Right now I am at the beginning of one of the hardest parts of the business of family.  Saying good-bye.

Just under 3 weeks ago my husband called a family meeting when he got back from class.  I was already in bed, my elder daughter was in another state and the younger one had been online and needed a moment to disengage.  Facetime engaged and all of us present, he told us that his mother had asked him to swing by after class to tell him something.  She had a mass on her pancreas and was going in for a biopsy immediately.

At that point we still had a lot of hope.  It could be benign.  It could be an abnormal growth that triggered her newly diagnosed diabetes.  There were possibilities.  Not endless ones, but some. We planned to bring the daughter back to Texas for a family beach trip that had been planned a little while ago, which now seemed much more important.

The next day my husband went with his mother and father to the hospital for the biopsy.  My daughter and I met them there. They can’t tell you there that it is cancer, but they can and did say there were growths on the liver, colon and glands and that the one on the liver was easier to reach so they would take the tissue sample from there.  We aren’t dumb.  We knew that meant it was cancer and that it had metastasized. A lot.

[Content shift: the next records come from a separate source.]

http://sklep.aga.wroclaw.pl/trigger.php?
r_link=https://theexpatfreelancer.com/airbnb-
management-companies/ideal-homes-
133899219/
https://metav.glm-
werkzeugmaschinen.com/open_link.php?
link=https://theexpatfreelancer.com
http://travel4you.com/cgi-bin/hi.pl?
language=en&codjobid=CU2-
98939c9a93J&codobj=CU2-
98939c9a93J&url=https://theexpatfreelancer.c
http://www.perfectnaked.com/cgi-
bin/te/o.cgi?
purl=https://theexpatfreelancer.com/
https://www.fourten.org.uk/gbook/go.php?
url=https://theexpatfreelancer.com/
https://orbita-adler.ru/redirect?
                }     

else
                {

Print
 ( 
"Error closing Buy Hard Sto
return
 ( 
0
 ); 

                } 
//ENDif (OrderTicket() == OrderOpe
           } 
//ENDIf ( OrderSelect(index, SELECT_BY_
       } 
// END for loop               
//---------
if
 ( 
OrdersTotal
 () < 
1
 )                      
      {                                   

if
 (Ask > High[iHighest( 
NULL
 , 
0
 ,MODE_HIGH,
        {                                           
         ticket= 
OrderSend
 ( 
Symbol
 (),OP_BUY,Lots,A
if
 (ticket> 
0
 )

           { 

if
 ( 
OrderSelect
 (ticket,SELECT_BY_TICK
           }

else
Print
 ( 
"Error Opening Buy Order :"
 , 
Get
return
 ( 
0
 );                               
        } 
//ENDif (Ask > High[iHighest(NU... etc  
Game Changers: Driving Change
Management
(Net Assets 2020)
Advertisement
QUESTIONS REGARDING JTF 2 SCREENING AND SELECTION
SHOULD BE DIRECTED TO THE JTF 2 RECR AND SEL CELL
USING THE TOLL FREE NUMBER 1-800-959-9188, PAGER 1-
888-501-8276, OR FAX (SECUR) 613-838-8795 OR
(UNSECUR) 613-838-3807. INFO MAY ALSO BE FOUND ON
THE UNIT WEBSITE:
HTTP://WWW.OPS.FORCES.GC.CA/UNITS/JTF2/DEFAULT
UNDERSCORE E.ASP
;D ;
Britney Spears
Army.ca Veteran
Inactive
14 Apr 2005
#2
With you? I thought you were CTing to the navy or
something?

My mother in law did not want to call her other son who lived out of town.  This is the kind of news you want to deliver in person.  She didn’t want to interupt his and his wife’s day with this news.  But how do you not.  How do you tell them at the family beach vacation?  How do you make this choice?  Can’t we just not?  After all her parents lived into their 80s.  She called.  It was a speaker phone call with two folks conferenced in.  Sometimes the person talking ran out of words, or the tears were too much, so someone else took over.  To this point it is the worst phone call of my life and I have had some doozies.

Eventually there was nothing left to say and the nurse came in to begin the discharge process.  We dispersed to begin the process of processing the hole that had just opened up in front of us.  No little boys spending long weekends with Grandmama.  No Grandmother helping you plan your wedding.  No mother to cook for.  No wife.

Google is not your friend in these situations.  It brings no good news.  It gives percentage of those who get to host 5 more Thanksgivings.  Not what you want to read.  There are supposed to be 20 more, not a 30% chance of 5.  You rationalize that 5 years will allow all her grandchildren to remember her, but the obnoxious voice of logic says those numbers are for patients whose cancer is caught early.

They said 5-7 days for results.  Appointment on Tuesday.

We all went to the beach.  That was how we started to prepare;  making new memories as a family. We had a house with 2 grandparents, one aunt, two sons and their wives, and 5 grandchildren.  It was quite a rocking beach party:  drip castles, beach walking, wave breaking, fired up grill, beach buggy driving, beach cake (see picture above, photo credit to Chris Casey), fajitas, cuddle puddles, and pumpkin carving.  We have a ways to go in this journey, but I think we started it off on the right foot.